I see you looking at me as I herd my handful of kids into the supermarket. I know that reaction well. It usually goes like this: the eyebrows raise, then the eyes look down, and then either a silent whistle or a chuckle to oneself. The body-language reflects the other all-too-common and maddening comments:
“Better you than me.”
“You got your hands full.”
“You’re a busy woman.”
All of them are wrought with sarcasm, and I never understand how a passer-by would find these things helpful to say. Are they trying to evoke some sympathy?
Listen. I don’t want your sympathy. I don’t say this out of anger or defensiveness, waiting to pounce on the slightest good intention and label it as misguided. I REALLY don’t want or even need your sympathy. And you know why?

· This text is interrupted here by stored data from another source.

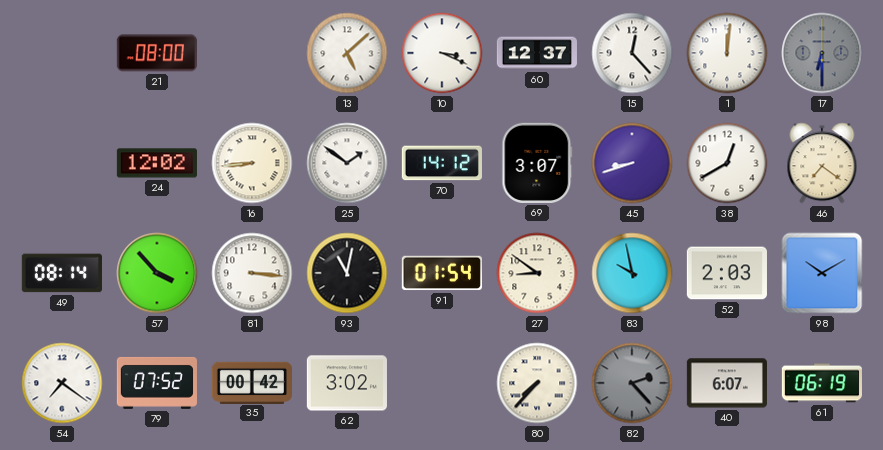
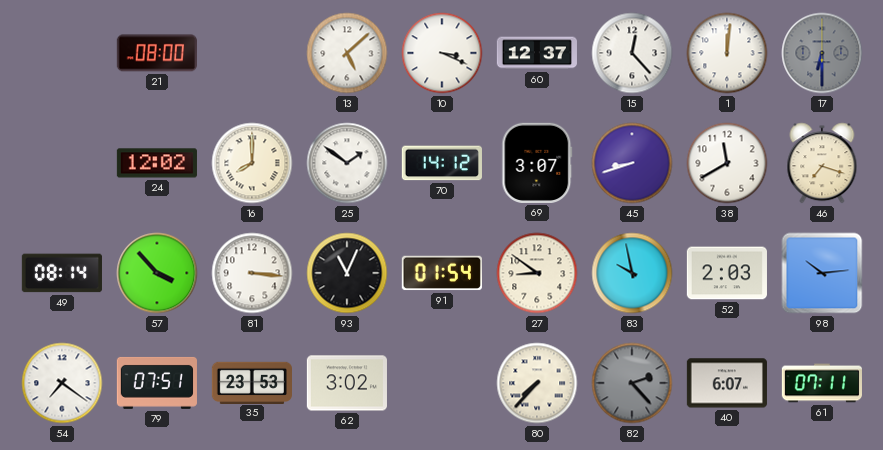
16: 8:44 -> 8:00
38: 12:40 -> 11:40
46: 7:21 -> 7:18
93: 11:02 -> 11:04
98: 10:10 -> 10:14
79: 07:52 -> 07:51
35: 00:42 -> 23:53
61: 06:19 -> 07:11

Because I am actually happy.
It was completely unexpected for me too.
It may surprise you, but I never envisioned having a large family. I don’t consider myself someone who is particularly good with little kids. I used to be completely ambivalent about motherhood. Sure, I wanted to be a mom. I guess. Someday. But here I am, four children in tow, and you may be feeling sorry for the plight of my overburdened, frazzled, lost sense-of-self life.
Even though I may look less than graceful as I guide my darling little strong-willed versions of myself through the aisles, I am ultimately happy with my lot in life. The scene at the supermarket may be intensely chaotic, but I have some other more peaceful moments in my day. Don’t feel sorry for me. Really. It turns out I am actually quite happy.

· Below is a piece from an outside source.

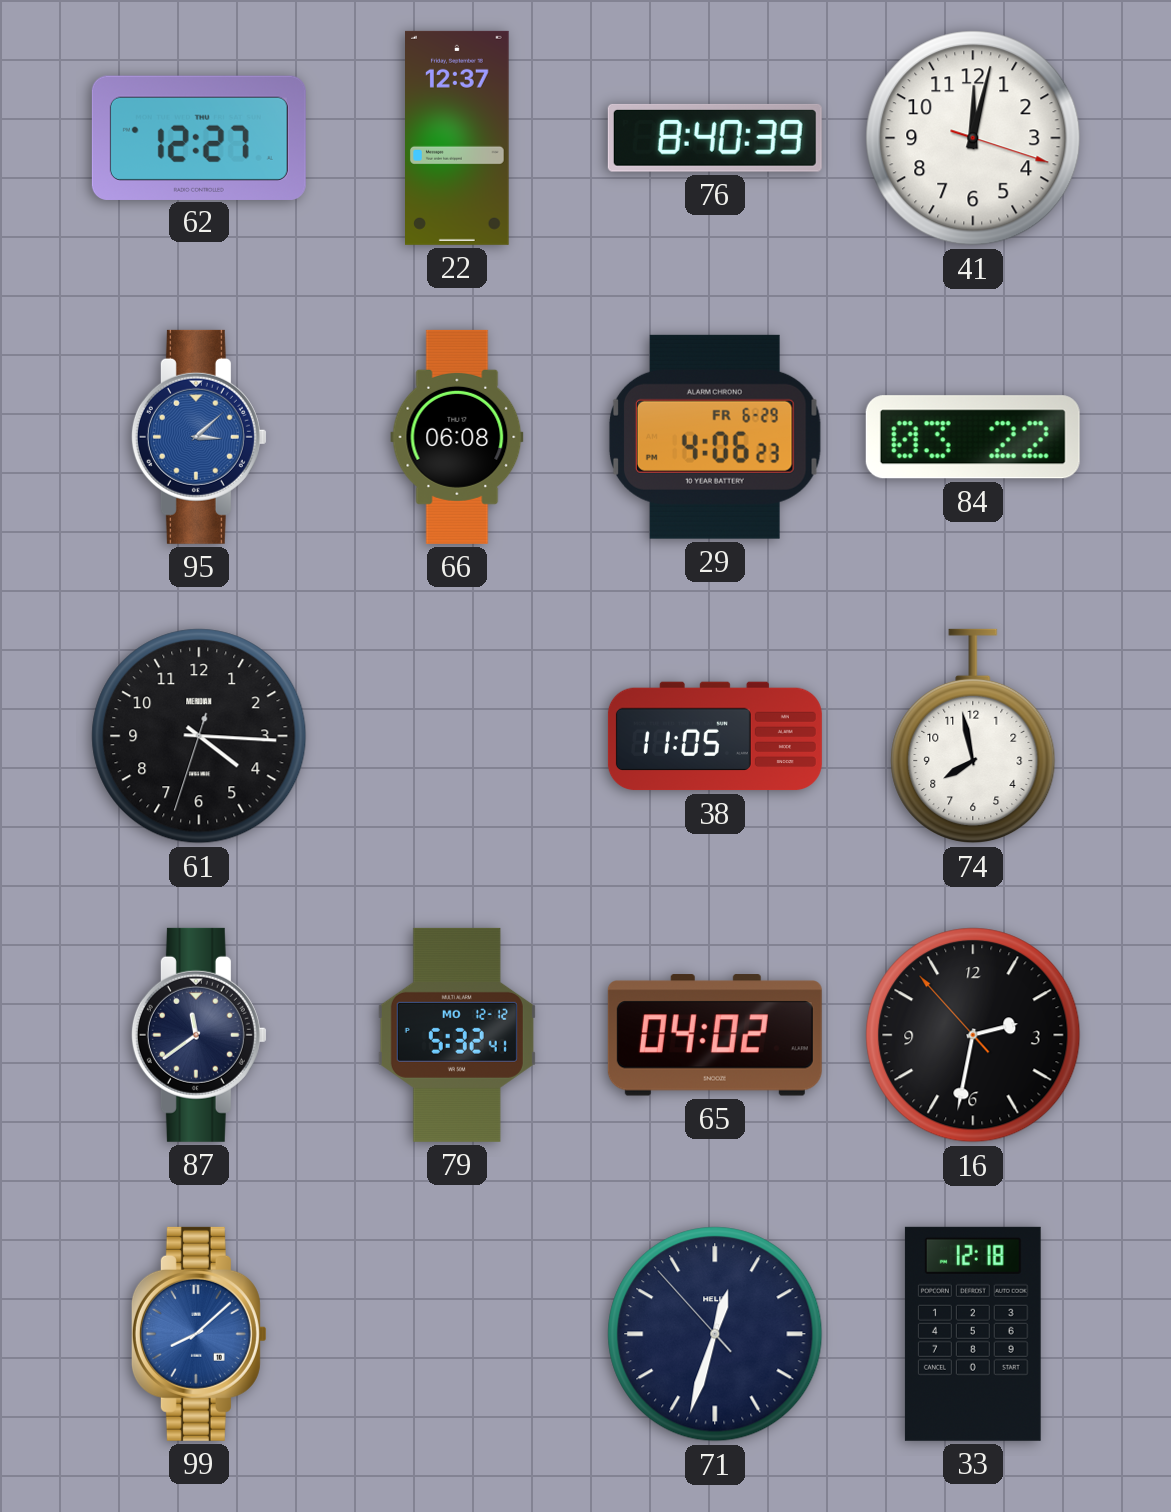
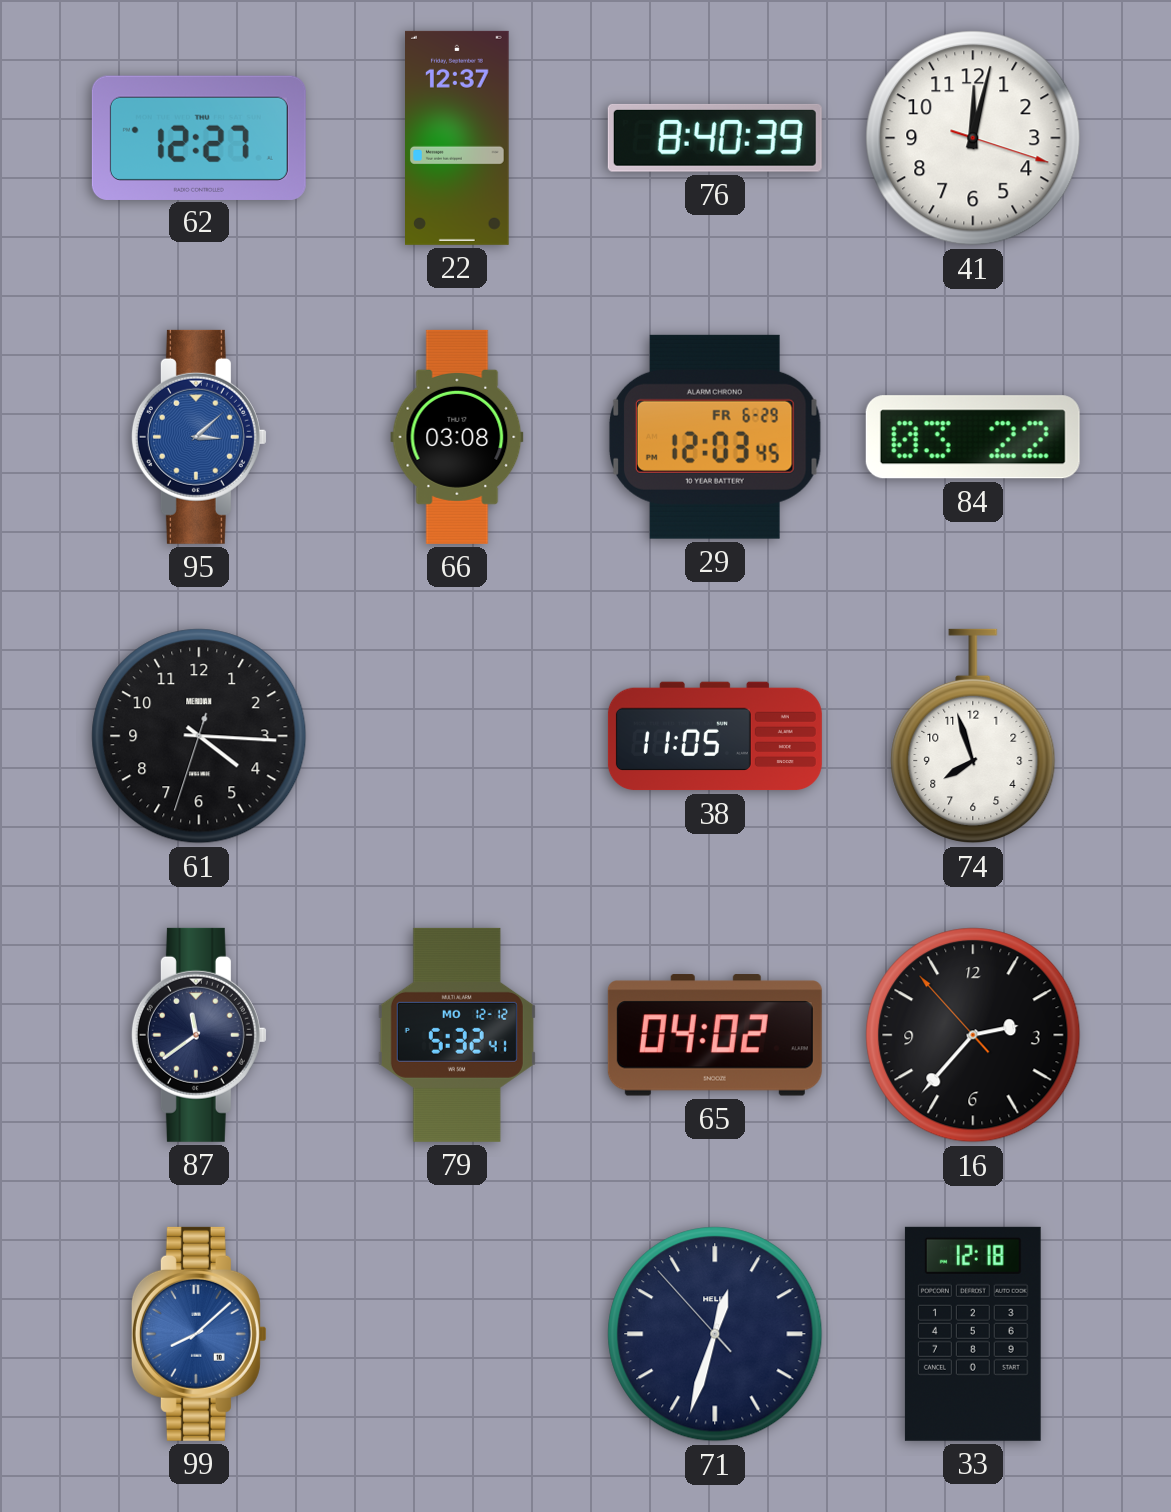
66: 06:08 -> 03:08
29: 4:06 -> 12:03
74: 7:58 -> 7:57
16: 2:31 -> 2:36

But do you know what I feel sorry for?
I feel sorry that motherhood is considered merely a side show of a woman’s talent and education.
I feel sorry that our children have become the next measure in the keeping up with the Jones’. No longer is merely a big home and fast car the signs of success. Now our kids’ academic load and athletic promise are lumped into the high stake game of comparing ourselves to others.

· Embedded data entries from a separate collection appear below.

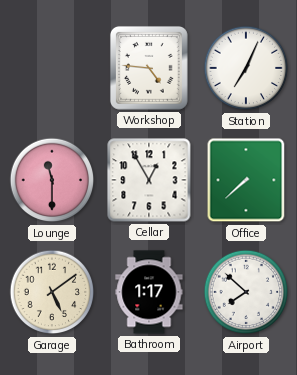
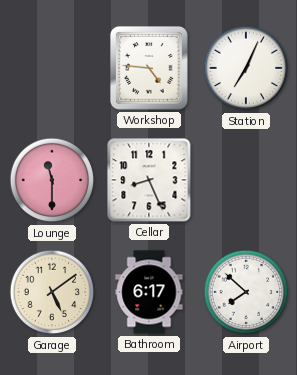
Cellar: 12:55 -> 8:26
Office: 7:38 -> none
Bathroom: 1:17 -> 6:17
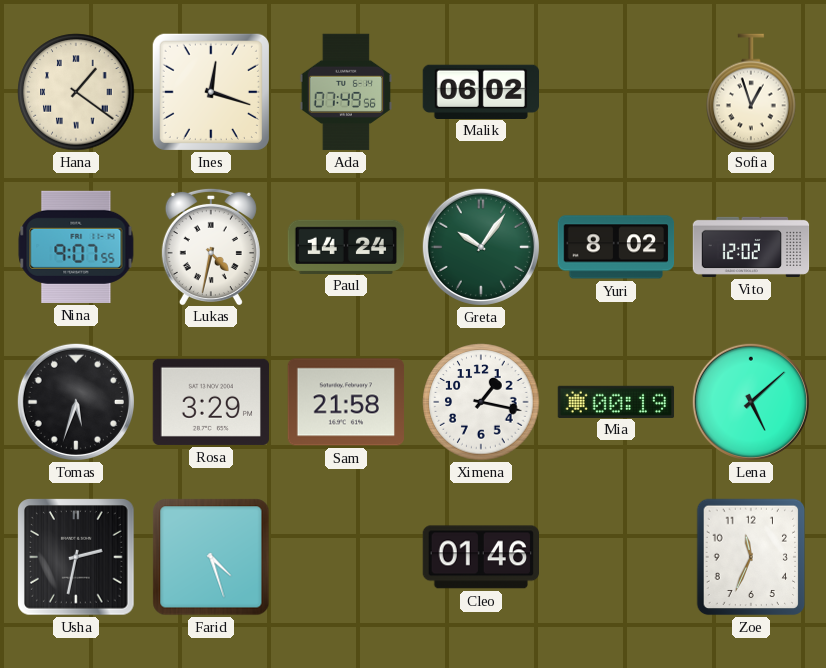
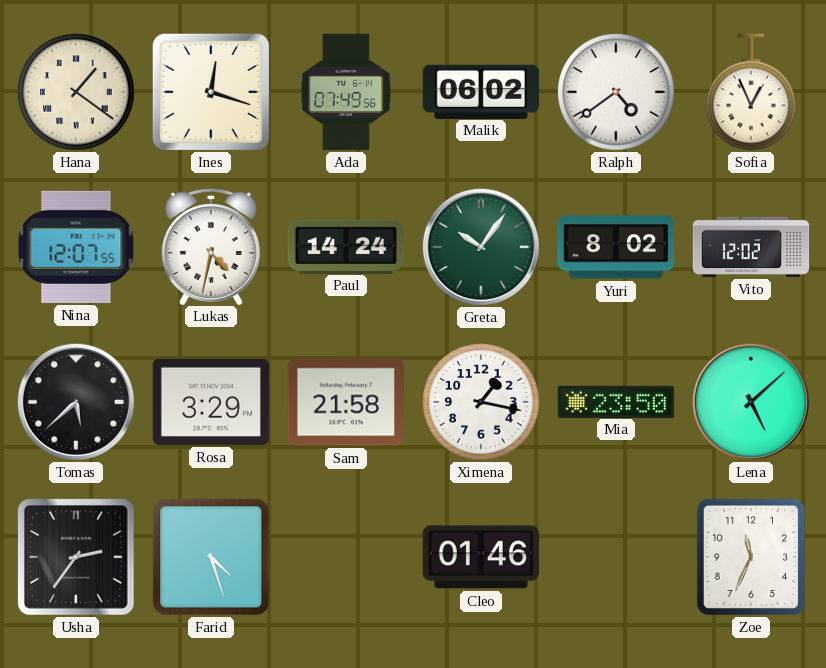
Ralph: none -> 4:39
Sofia: 12:57 -> 12:56
Nina: 9:07 -> 12:07
Tomas: 5:33 -> 5:38
Mia: 00:19 -> 23:50
Usha: 2:32 -> 2:36
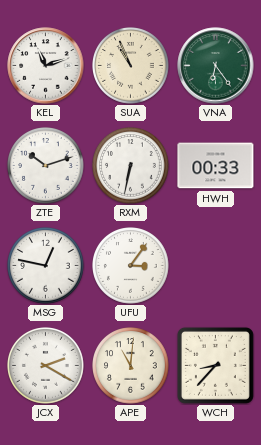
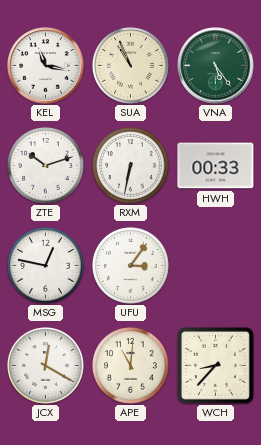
KEL: 11:12 -> 11:17
VNA: 6:24 -> 5:24
JCX: 2:20 -> 12:20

I feel sorry that any woman with more than two children spaced 2.5 years apart must be either a religious freak, uneducated, or both. I am sorry that for the sake of choice we have left women feeling so pressured to plan the perfect family, creating yet another measure of success to be compared.
I feel sorry that the high costs of a college education, owning a home, and day care have all bore an overwhelming fear in young couples looking to get married and have kids.
I feel sorry that there is a mentality that pervades our society, namely the equation that children = burden.
I feel sorry that I believed all these things for so long and completely overlooked the potential for joy in my life.
Because for all the responsibilities, worries, and frustrations that come with having kids, I have also experienced a whole new dimension to life’s purpose, and that happiness and love ultimately override the fears.
So please don’t feel sorry for me. I should not be the focus of your sympathy. And even if I may not exactly be smiling right at this moment, please know that I am truly happy.